■ **EXERCISE AIM**: Return every entry exactly. Leave nothing out.

■ **SUPPLIED DATA**:
· · ·

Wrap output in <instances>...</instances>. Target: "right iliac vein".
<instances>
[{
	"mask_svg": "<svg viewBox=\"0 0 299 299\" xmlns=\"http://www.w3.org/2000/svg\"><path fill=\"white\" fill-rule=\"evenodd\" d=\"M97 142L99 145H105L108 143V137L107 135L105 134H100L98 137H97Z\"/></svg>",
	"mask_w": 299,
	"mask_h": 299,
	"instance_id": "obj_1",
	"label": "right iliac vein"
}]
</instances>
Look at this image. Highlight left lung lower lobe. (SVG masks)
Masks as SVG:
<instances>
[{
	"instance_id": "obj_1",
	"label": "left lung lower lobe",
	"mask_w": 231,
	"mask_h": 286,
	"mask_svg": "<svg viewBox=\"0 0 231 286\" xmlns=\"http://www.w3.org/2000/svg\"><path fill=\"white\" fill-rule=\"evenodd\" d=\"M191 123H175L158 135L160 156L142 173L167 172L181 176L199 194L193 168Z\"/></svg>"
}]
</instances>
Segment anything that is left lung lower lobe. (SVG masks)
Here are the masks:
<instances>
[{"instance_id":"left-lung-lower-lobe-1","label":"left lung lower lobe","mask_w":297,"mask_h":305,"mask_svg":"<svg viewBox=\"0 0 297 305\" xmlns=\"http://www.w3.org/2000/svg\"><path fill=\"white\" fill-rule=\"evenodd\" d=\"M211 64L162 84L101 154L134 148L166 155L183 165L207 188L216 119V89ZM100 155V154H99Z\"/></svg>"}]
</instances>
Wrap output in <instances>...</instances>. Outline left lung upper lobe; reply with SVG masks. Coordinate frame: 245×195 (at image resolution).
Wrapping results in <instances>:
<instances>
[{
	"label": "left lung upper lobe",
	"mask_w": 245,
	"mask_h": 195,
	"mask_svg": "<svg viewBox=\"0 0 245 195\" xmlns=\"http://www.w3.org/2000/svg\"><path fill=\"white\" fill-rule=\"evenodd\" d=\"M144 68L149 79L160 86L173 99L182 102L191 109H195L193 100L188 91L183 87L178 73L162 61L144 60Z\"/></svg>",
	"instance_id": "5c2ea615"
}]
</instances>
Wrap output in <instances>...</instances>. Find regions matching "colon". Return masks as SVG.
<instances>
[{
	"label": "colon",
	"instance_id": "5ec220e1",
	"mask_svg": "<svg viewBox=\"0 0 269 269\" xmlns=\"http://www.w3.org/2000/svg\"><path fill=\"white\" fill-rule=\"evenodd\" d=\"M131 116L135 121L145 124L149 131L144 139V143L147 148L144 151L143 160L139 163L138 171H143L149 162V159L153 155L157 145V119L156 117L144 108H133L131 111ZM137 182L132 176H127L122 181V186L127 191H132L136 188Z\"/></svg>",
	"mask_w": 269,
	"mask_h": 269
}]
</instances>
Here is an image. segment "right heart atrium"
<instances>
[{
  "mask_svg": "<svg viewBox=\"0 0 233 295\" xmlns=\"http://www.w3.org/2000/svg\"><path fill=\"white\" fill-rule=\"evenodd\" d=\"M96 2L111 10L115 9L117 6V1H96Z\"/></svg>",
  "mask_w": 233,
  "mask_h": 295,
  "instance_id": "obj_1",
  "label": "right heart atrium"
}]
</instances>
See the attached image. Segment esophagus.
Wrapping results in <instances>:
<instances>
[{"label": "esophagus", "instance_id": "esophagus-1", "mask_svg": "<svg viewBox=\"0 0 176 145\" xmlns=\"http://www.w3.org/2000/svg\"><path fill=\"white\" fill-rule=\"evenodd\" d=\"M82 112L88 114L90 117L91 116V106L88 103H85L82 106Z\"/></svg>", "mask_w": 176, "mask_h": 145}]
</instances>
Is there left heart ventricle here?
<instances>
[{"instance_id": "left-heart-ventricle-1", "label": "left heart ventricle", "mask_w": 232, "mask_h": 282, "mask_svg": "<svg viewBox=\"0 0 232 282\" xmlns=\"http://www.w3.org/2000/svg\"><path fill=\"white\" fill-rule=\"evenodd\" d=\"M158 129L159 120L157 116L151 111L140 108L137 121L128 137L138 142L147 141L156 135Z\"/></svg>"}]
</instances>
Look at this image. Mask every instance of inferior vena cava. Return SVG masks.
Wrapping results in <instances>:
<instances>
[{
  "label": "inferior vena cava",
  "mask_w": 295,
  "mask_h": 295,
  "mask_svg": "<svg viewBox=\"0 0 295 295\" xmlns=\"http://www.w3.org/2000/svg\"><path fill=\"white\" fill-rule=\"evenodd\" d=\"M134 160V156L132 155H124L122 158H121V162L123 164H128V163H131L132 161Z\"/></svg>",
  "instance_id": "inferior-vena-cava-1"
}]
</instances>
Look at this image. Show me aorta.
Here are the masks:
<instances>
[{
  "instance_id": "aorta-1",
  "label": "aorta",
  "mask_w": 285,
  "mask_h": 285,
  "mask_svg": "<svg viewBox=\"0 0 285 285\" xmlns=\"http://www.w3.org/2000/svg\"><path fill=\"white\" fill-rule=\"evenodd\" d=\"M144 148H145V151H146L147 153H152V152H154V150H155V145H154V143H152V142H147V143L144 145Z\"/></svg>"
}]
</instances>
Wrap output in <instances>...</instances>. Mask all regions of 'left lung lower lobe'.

· · ·

■ **COMPLETED EXERCISE**:
Wrap output in <instances>...</instances>. Target: "right iliac vein".
<instances>
[{
	"mask_svg": "<svg viewBox=\"0 0 299 299\" xmlns=\"http://www.w3.org/2000/svg\"><path fill=\"white\" fill-rule=\"evenodd\" d=\"M97 142L99 145H105L108 143V137L107 135L105 134H100L98 137H97Z\"/></svg>",
	"mask_w": 299,
	"mask_h": 299,
	"instance_id": "obj_1",
	"label": "right iliac vein"
}]
</instances>
Look at this image. Highlight left lung lower lobe. (SVG masks)
Masks as SVG:
<instances>
[{
	"instance_id": "obj_1",
	"label": "left lung lower lobe",
	"mask_w": 231,
	"mask_h": 286,
	"mask_svg": "<svg viewBox=\"0 0 231 286\" xmlns=\"http://www.w3.org/2000/svg\"><path fill=\"white\" fill-rule=\"evenodd\" d=\"M191 123H175L158 135L160 156L142 173L167 172L181 176L199 194L193 168Z\"/></svg>"
}]
</instances>
Segment anything that is left lung lower lobe. (SVG masks)
Here are the masks:
<instances>
[{"instance_id":"left-lung-lower-lobe-1","label":"left lung lower lobe","mask_w":297,"mask_h":305,"mask_svg":"<svg viewBox=\"0 0 297 305\" xmlns=\"http://www.w3.org/2000/svg\"><path fill=\"white\" fill-rule=\"evenodd\" d=\"M211 64L162 84L101 154L134 148L166 155L183 165L207 188L216 119V89ZM100 155V154H99Z\"/></svg>"}]
</instances>
Wrap output in <instances>...</instances>. Outline left lung upper lobe; reply with SVG masks. Coordinate frame: 245×195 (at image resolution).
Wrapping results in <instances>:
<instances>
[{
	"label": "left lung upper lobe",
	"mask_w": 245,
	"mask_h": 195,
	"mask_svg": "<svg viewBox=\"0 0 245 195\" xmlns=\"http://www.w3.org/2000/svg\"><path fill=\"white\" fill-rule=\"evenodd\" d=\"M144 68L149 79L160 86L173 99L182 102L191 109H195L193 100L188 91L183 87L178 73L162 61L144 60Z\"/></svg>",
	"instance_id": "5c2ea615"
}]
</instances>
Wrap output in <instances>...</instances>. Find regions matching "colon". Return masks as SVG.
<instances>
[{
	"label": "colon",
	"instance_id": "5ec220e1",
	"mask_svg": "<svg viewBox=\"0 0 269 269\" xmlns=\"http://www.w3.org/2000/svg\"><path fill=\"white\" fill-rule=\"evenodd\" d=\"M131 116L135 121L145 124L149 131L144 139V143L147 148L144 151L143 160L139 163L138 171H143L149 162V159L153 155L157 145V119L156 117L144 108H133L131 111ZM137 182L132 176H127L122 181V186L127 191H132L136 188Z\"/></svg>",
	"mask_w": 269,
	"mask_h": 269
}]
</instances>
Here is an image. segment "right heart atrium"
<instances>
[{
  "mask_svg": "<svg viewBox=\"0 0 233 295\" xmlns=\"http://www.w3.org/2000/svg\"><path fill=\"white\" fill-rule=\"evenodd\" d=\"M96 2L111 10L115 9L117 6V1H96Z\"/></svg>",
  "mask_w": 233,
  "mask_h": 295,
  "instance_id": "obj_1",
  "label": "right heart atrium"
}]
</instances>
See the attached image. Segment esophagus.
Wrapping results in <instances>:
<instances>
[{"label": "esophagus", "instance_id": "esophagus-1", "mask_svg": "<svg viewBox=\"0 0 176 145\" xmlns=\"http://www.w3.org/2000/svg\"><path fill=\"white\" fill-rule=\"evenodd\" d=\"M82 112L88 114L90 117L91 116V106L88 103H85L82 106Z\"/></svg>", "mask_w": 176, "mask_h": 145}]
</instances>
Is there left heart ventricle here?
<instances>
[{"instance_id": "left-heart-ventricle-1", "label": "left heart ventricle", "mask_w": 232, "mask_h": 282, "mask_svg": "<svg viewBox=\"0 0 232 282\" xmlns=\"http://www.w3.org/2000/svg\"><path fill=\"white\" fill-rule=\"evenodd\" d=\"M158 129L159 120L157 116L151 111L140 108L137 121L128 137L138 142L147 141L156 135Z\"/></svg>"}]
</instances>
Look at this image. Mask every instance of inferior vena cava. Return SVG masks.
Wrapping results in <instances>:
<instances>
[{
  "label": "inferior vena cava",
  "mask_w": 295,
  "mask_h": 295,
  "mask_svg": "<svg viewBox=\"0 0 295 295\" xmlns=\"http://www.w3.org/2000/svg\"><path fill=\"white\" fill-rule=\"evenodd\" d=\"M134 160V156L132 155H124L122 158H121V162L123 164H128V163H131L132 161Z\"/></svg>",
  "instance_id": "inferior-vena-cava-1"
}]
</instances>
Look at this image. Show me aorta.
Here are the masks:
<instances>
[{
  "instance_id": "aorta-1",
  "label": "aorta",
  "mask_w": 285,
  "mask_h": 285,
  "mask_svg": "<svg viewBox=\"0 0 285 285\" xmlns=\"http://www.w3.org/2000/svg\"><path fill=\"white\" fill-rule=\"evenodd\" d=\"M144 148H145V151H146L147 153H152V152H154V150H155V145H154V143H152V142H147V143L144 145Z\"/></svg>"
}]
</instances>
Wrap output in <instances>...</instances>. Mask all regions of 'left lung lower lobe'.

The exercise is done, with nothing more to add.